Data extracts
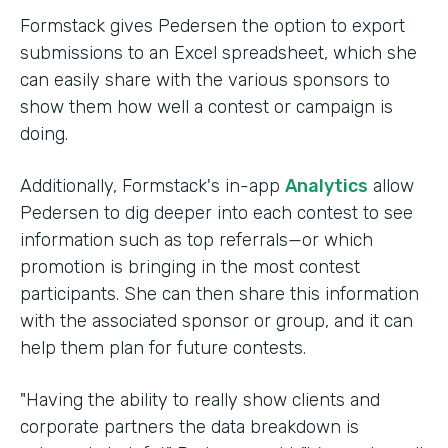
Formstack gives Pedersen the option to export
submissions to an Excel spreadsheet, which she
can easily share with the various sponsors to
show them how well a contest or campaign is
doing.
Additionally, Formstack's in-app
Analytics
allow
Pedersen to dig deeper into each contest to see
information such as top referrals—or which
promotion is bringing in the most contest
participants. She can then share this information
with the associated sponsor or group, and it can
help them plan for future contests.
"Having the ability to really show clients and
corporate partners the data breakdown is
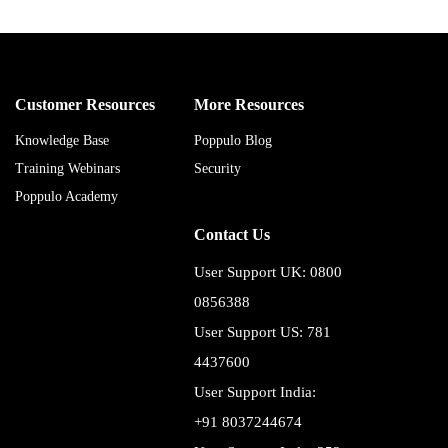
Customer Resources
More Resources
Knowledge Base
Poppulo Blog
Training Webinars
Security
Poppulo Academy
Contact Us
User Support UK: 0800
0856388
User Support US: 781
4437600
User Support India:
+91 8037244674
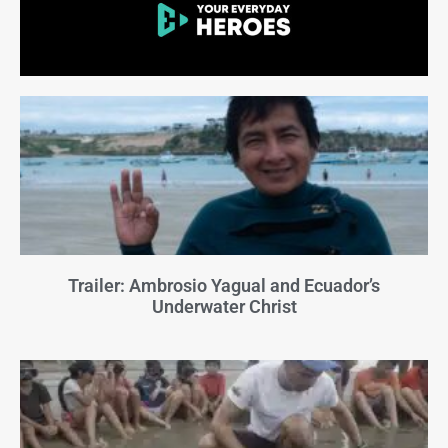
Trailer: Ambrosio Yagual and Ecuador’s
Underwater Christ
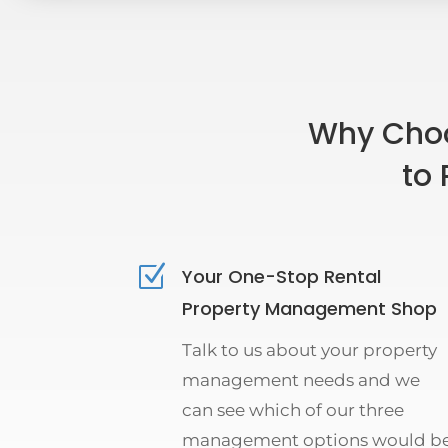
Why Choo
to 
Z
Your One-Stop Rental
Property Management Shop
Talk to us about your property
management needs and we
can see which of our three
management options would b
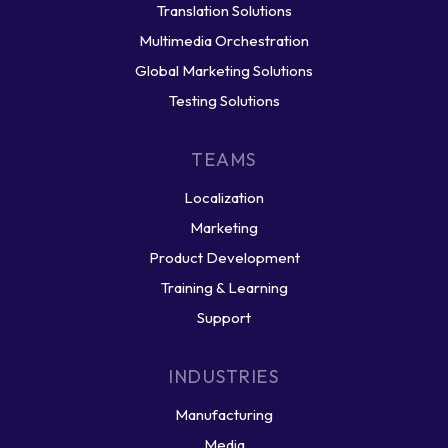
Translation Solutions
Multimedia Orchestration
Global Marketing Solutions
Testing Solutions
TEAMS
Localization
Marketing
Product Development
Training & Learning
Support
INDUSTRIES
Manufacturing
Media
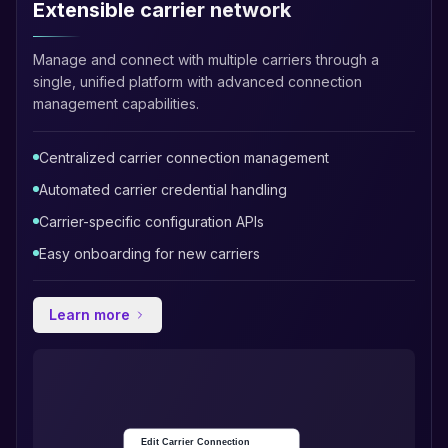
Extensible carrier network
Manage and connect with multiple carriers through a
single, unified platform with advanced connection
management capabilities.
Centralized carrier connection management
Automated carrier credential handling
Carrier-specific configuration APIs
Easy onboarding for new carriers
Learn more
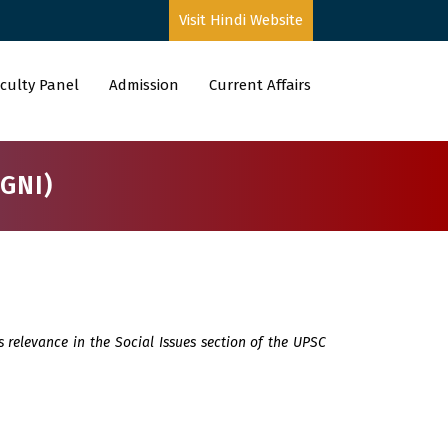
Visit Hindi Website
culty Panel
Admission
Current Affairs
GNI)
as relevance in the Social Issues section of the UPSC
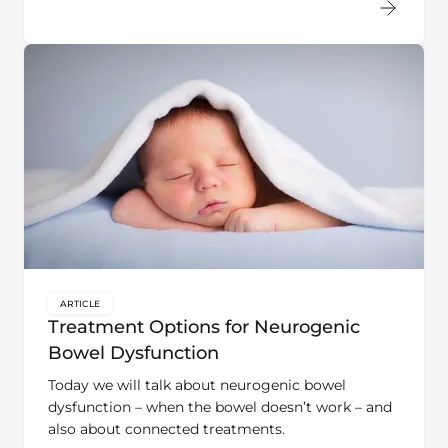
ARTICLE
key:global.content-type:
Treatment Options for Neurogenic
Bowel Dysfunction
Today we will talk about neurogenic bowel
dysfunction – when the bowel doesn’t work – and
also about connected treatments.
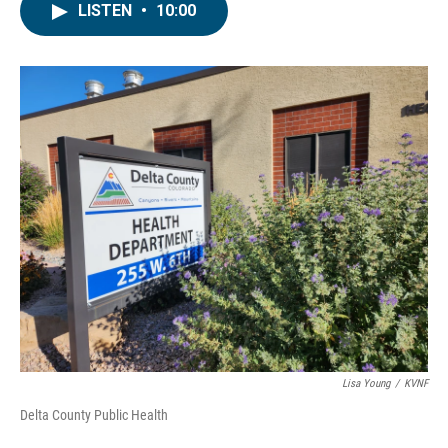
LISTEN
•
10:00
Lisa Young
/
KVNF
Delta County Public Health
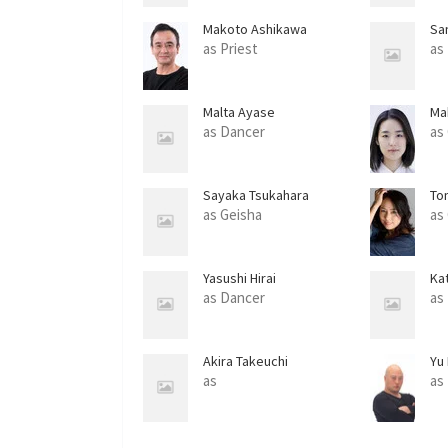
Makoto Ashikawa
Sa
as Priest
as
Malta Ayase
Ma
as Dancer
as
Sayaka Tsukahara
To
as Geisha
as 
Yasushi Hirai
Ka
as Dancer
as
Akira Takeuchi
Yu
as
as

Work required
In the listing above, find the line containing "can easily share with the various sponsors to" and the line containing "Knowledge Base"; print those lines and every line between them exactly, leaving out pictures.

Solution to this task
can easily share with the various sponsors to
show them how well a contest or campaign is
doing.
Additionally, Formstack's in-app
Analytics
allow
Pedersen to dig deeper into each contest to see
information such as top referrals—or which
promotion is bringing in the most contest
participants. She can then share this information
with the associated sponsor or group, and it can
help them plan for future contests.
"Having the ability to really show clients and
corporate partners the data breakdown is
Customer Resources
More Resources
Knowledge Base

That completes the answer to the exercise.